A lot of the problems are from several years ago as well. There are not
that many recent problems coming through and it might be time to
re-examine the statistics. I won't be able to make too much of a
judgement on my night vision until after the enhancement. My glasses are
a cheap nasty pair and they give plenty of starburst and halo on their
own.

> For lasik, leave at least 300 microns below the flap
> to be safe. If your cornea was 530 microns and the flap was 160
> microns
> and the ablated zone was 60 microns(12 times 5) you have 310 microns
> left, barely enough for one small enhancement.


Barely enough is enough. Less than a dioptre is needed in each eye so it
would fit OK. However, my corneas were 595um and the flap may not have
been as thick as that so there is more room to play with.

> Todays lasers dont do a good job of removing high order aberrations,
> they tend to induce more aberrations as you have found out.


But that is not necessarily a problem. The low order stuff is what
you're paying for and the high order is just tweaking.

> I read articles about technological advances in the
> future and how better than 20/10 vision can be obatained(if your
> retina
> is capable) by doing away with all aberrations!


How many retinas are capable though? Technology is likely to advance
quickly in this area due to the amount of money in the market.

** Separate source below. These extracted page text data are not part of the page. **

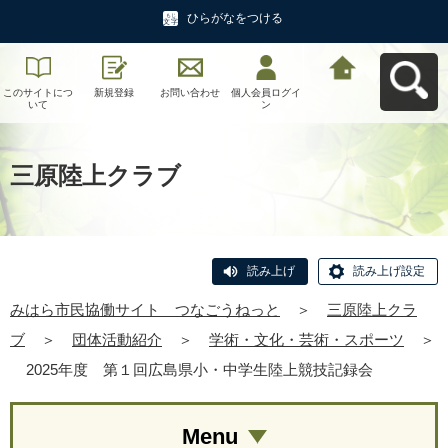
ひらがなをつける
このサイトにつ
新規登録
お問い合わせ
個人会員ログイ
みはら市民協働
いて
ン
サイト つなご
うねっとへ戻る
三原陸上クラブ
読み上げ
読み上げ設定
みはら市民協働サイト つなごうねっと
＞
三原陸上クラ
ブ
＞
団体活動紹介
＞
学術・文化・芸術・スポーツ
＞
2025年度 第１回広島県小・中学生陸上競技記録会
Menu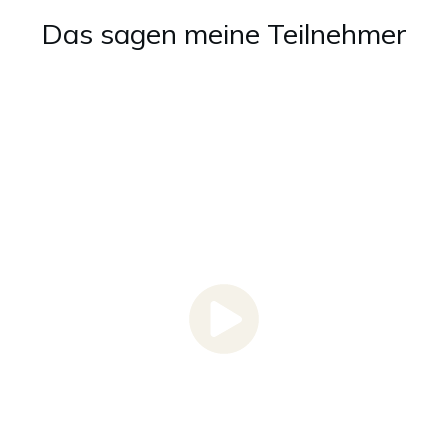
Das sagen meine Teilnehmer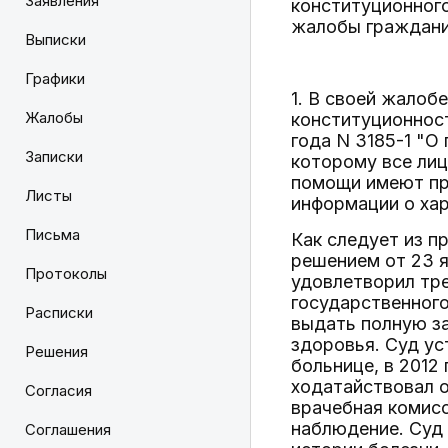
Заявления
конституционног
жалобы граждани
Выписки
Графики
1. В своей жалоб
Жалобы
конституционност
года N 3185-1 "О
Записки
которому все лиц
помощи имеют пра
Листы
информации о хар
Письма
Как следует из п
решением от 23 я
Протоколы
удовлетворил тре
государственног
Расписки
выдать полную з
здоровья. Суд уст
Решения
больнице, в 2012
ходатайствовал 
Согласия
врачебная комисс
наблюдение. Суд 
Соглашения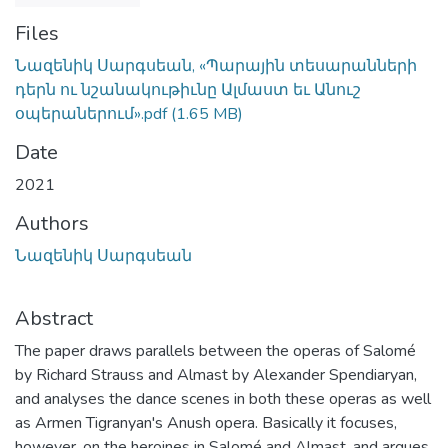
Files
Նազենիկ Սարգսեան, «Պարային տեսարանների
դերն ու նշանակութիւնը Ալմաստ եւ Անուշ
օպերաներում».pdf
(1.65 MB)
Date
2021
Authors
Նազենիկ Սարգսեան
Abstract
The paper draws parallels between the operas of Salomé
by Richard Strauss and Almast by Alexander Spendiaryan,
and analyses the dance scenes in both these operas as well
as Armen Tigranyan's Anush opera. Basically it focuses,
however, on the heroines in Salomé and Almast, and argues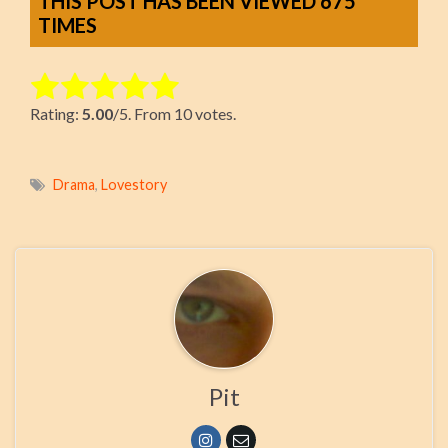
THIS POST HAS BEEN VIEWED
675
TIMES
Rate this item:
Rating:
5.00
/5. From 10 votes.
Submit Rating
Drama
,
Lovestory
Pit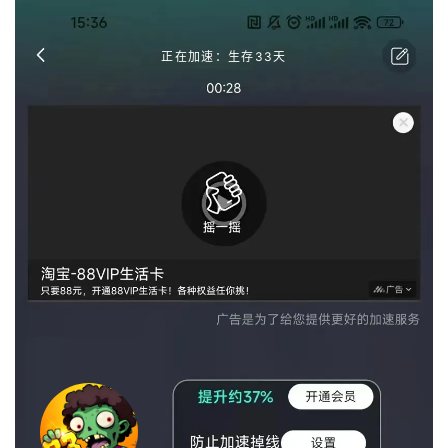
正在加速：生存33天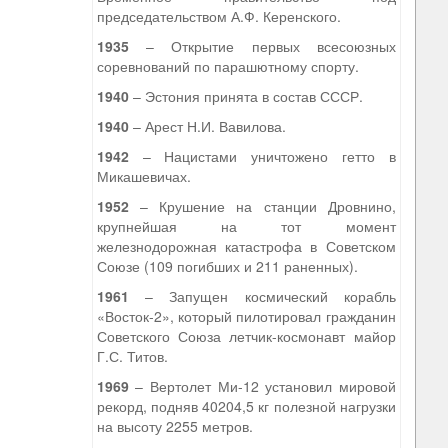
председательством А.Ф. Керенского.
1935
– Открытие первых всесоюзных
соревнований по парашютному спорту.
1940
– Эстония принята в состав СССР.
1940
– Арест Н.И. Вавилова.
1942
– Нацистами уничтожено гетто в
Микашевичах.
1952
– Крушение на станции Дровнино,
крупнейшая на тот момент
железнодорожная катастрофа в Советском
Союзе (109 погибших и 211 раненных).
1961
– Запущен космический корабль
«Восток-2», который пилотировал гражданин
Советского Союза летчик-космонавт майор
Г.С. Титов.
1969
– Вертолет Ми-12 установил мировой
рекорд, подняв 40204,5 кг полезной нагрузки
на высоту 2255 метров.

> My best bet for the near future is epithelial thinning where they
> remove your epithelium(like they do for prk) but do no surgury and
> just
> it regrow back a little thinner. pupil size wont matter and
> prolateness
> will be preserved. A slight reduction in myopia will be experienced,
> up
> to -1.5 I read.


The epithelium is not an optional part. It is there for the protection
of the eye so I wouldn't go monkeying around with it. If you've seen the
battered look of someone who has just had Lasek then you'll see what the
effect of interfering with the epithelium is.